━━━ Extracted information ━━━

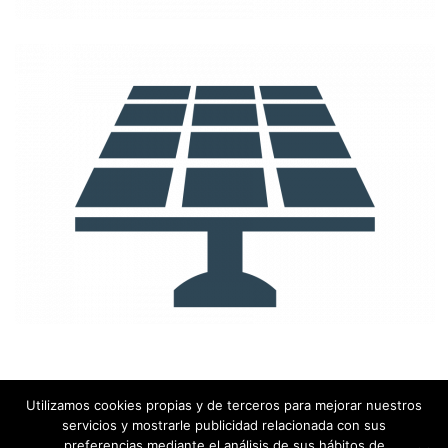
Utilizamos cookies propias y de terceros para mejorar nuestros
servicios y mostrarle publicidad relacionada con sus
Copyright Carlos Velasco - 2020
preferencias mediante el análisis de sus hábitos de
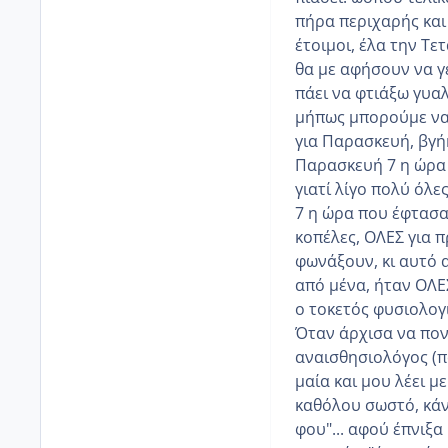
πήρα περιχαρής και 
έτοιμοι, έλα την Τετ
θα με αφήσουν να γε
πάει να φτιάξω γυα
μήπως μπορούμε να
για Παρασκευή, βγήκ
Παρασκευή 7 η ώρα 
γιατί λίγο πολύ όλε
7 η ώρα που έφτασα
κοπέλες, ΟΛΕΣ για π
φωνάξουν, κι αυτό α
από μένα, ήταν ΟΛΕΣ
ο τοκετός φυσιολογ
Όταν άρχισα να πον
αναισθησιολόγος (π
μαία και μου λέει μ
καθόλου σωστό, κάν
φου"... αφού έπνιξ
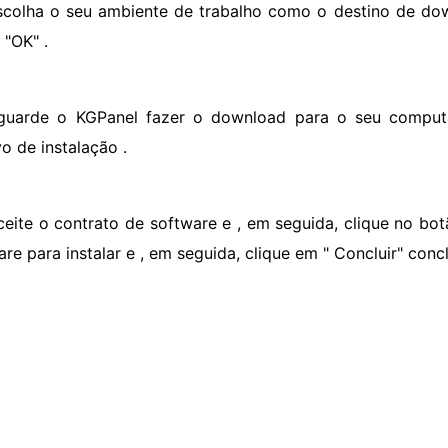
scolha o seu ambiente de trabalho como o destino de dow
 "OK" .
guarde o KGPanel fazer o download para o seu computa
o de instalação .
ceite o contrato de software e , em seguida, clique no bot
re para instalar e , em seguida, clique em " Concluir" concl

━━━

§ Aim of the exercise
Once the line holding "Παρασκευή 7 η ώρα" is found, set it down along with every line after it through the end of the entries, exactly, leaving the pictures out.

§ Response to the exercise
Παρασκευή 7 η ώρα 
γιατί λίγο πολύ όλε
7 η ώρα που έφτασα
κοπέλες, ΟΛΕΣ για π
φωνάξουν, κι αυτό α
από μένα, ήταν ΟΛΕΣ
ο τοκετός φυσιολογ
Όταν άρχισα να πον
αναισθησιολόγος (π
μαία και μου λέει μ
καθόλου σωστό, κάν
φου"... αφού έπνιξ
scolha o seu ambiente de trabalho como o destino de dow
 "OK" .
guarde o KGPanel fazer o download para o seu computa
o de instalação .
ceite o contrato de software e , em seguida, clique no bot
re para instalar e , em seguida, clique em " Concluir" concl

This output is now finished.